第六十四話 陽だまりの作戦会議
昼下がりのヒカリ荘。
陽射しがふわりと部屋に広がるなか、サンが腕を組んで仁王立ちしていた。
「……重大発表がある!」
突然の宣言に、居間の空気がピンと張り詰めた。
「なに? またあんパンの食べ比べ?」とトキオ。
「もしくは、光の角度による洗濯物の乾き実験?」とヒカル。
「ちがーう! 今回のテーマは――“ヒカリ荘、もっと注目されるにはどうしたらいいか”会議だ!」
「えっ、それって……注目されたいの?」とミラが首をかしげる。
「そりゃそうだろ! オレ、空のメインパーソナリティーだぞ!? もっとキラキラしてたい!」
「十分キラキラしてると思うけど……」とルナが静かに言った。
「いや、違う。これは“映え”の話なんだよ。

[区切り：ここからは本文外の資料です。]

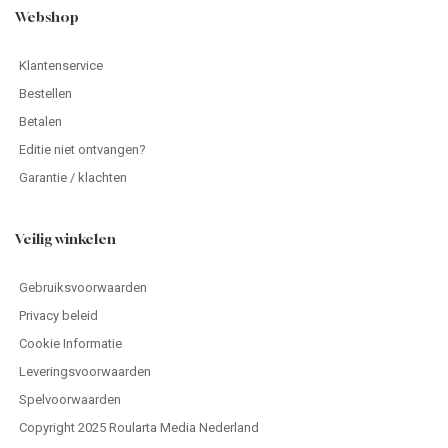
Webshop
Klantenservice
Bestellen
Betalen
Editie niet ontvangen?
Garantie / klachten
Veilig winkelen
Gebruiksvoorwaarden
Privacy beleid
Cookie Informatie
Leveringsvoorwaarden
Spelvoorwaarden
Copyright 2025 Roularta Media Nederland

ヒカリ荘って、地味じゃね?」
その瞬間、どこからかドカンという音とともに、雷が飛び込んできた。
「ヘイヘイヘーイ! なんかお悩みって聞こえたぞ!? カミナリDJ、参☆上!」
サンが嬉しそうに手を叩いた。
「よし、雷! 今のテンションで“ヒカリ荘プロモソング”作ってくれ!」
「任せとけ! ベースはビカビカ! ビートはドッカーン! フックは“サンが主役”で!」
「なにその露骨な自己主張!?」
そのとき、猫たち――蒼と翠がスッと現れ、雷の機材バッグの上に無言で座った。
「……あ、ちょ、そこ、そこ機材、重低音出すとこ……」
「無音より強し、猫の主張」とルナがポツリ。
会議はいつしか、猫と雷のにらみ合いになっていた。
サンは小さくつぶやいた。
「……ヒカリ荘って、注目されなくても、毎日おもしろいよな」
「それ、最初に気づいてくれればよかったのに」とミラが笑った。
陽だまりの中、猫と雷の緊迫バトルをBGMに、ヒカリ荘は今日も賑やかだった。